= Claire Shuttleworth =

American painter (1867 - 1930)

Claire Shuttleworth (1867–1930) was an American painter.

Born in Buffalo, New York, to banker Henry J. Shuttleworth and his wife, Laura Wheeler, Shuttleworth later became a summer resident of Chippewa, Ontario, where she kept a studio called "Minglestreams". She studied art in her hometown and at the Art Students League of New York before traveling to Paris for more instruction; her instructors over time included George Bridgman, Raphaël Collin, and Luc-Olivier Merson. She showed work around the United States and abroad, including at the Paris Salon from 1896 to 1899.
She studied at the Académie Vitti in Paris.

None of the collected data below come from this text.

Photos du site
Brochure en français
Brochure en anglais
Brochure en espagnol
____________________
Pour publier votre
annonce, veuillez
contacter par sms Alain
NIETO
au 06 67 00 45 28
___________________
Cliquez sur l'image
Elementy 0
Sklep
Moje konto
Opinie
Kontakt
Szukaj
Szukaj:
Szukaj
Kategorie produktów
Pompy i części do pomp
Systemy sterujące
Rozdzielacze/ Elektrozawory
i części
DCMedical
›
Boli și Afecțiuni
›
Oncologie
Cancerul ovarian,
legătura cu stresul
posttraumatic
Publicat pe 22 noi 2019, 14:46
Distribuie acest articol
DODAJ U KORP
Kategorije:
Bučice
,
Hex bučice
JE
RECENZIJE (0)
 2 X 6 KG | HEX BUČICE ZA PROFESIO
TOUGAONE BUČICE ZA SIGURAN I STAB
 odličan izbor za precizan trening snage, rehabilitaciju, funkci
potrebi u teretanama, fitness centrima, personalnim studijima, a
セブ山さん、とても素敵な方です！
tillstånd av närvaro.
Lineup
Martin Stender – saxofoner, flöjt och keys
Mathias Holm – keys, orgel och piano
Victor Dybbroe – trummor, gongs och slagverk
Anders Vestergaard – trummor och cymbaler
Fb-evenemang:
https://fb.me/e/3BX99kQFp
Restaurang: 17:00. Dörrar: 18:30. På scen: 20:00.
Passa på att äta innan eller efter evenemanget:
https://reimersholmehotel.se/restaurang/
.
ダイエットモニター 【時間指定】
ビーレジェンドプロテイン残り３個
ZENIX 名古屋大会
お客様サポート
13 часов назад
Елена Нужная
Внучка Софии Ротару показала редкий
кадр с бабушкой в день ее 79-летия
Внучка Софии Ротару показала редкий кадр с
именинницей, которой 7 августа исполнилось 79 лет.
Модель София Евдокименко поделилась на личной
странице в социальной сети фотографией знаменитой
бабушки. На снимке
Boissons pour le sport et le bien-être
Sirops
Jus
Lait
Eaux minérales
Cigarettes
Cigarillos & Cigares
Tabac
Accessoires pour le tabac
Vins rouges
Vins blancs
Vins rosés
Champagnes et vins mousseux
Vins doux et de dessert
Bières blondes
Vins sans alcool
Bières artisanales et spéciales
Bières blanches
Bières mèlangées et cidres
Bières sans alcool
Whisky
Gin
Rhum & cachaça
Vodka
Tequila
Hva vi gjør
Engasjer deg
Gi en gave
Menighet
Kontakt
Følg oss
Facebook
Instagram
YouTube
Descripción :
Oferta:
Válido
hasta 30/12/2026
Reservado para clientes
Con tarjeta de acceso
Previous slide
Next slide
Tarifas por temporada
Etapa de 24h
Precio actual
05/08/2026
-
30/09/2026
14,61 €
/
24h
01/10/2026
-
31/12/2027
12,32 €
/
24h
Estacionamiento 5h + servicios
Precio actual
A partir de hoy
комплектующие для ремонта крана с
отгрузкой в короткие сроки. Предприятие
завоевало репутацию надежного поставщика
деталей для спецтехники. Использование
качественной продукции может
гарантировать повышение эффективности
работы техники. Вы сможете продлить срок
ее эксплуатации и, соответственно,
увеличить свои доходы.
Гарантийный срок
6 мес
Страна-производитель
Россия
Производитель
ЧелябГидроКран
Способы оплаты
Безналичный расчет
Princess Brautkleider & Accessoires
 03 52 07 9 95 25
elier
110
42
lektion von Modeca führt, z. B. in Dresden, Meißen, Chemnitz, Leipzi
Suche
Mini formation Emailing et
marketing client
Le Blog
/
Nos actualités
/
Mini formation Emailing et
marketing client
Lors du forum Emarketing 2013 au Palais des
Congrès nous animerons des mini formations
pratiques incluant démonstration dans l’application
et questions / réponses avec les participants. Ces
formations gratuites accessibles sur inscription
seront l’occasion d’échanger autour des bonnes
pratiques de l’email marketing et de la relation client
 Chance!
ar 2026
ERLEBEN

She belonged to the American Federation of Arts, the National Association of Women Painters and Sculptors, the Buffalo Society of Arts, and the Rockport Art Association during her career. The Buffalo Historical Society owns examples of her work, as does the Arnot Art Museum. Shuttleworth was known as the "Painter of the Niagara" for her association with that river and the falls, which she depicted over 100 times in her work; she was also active as a portrait miniaturist. She worked in oils, watercolor, and pencil. Her work is the subject of a display at the Burchfield Penney Art Center in Buffalo.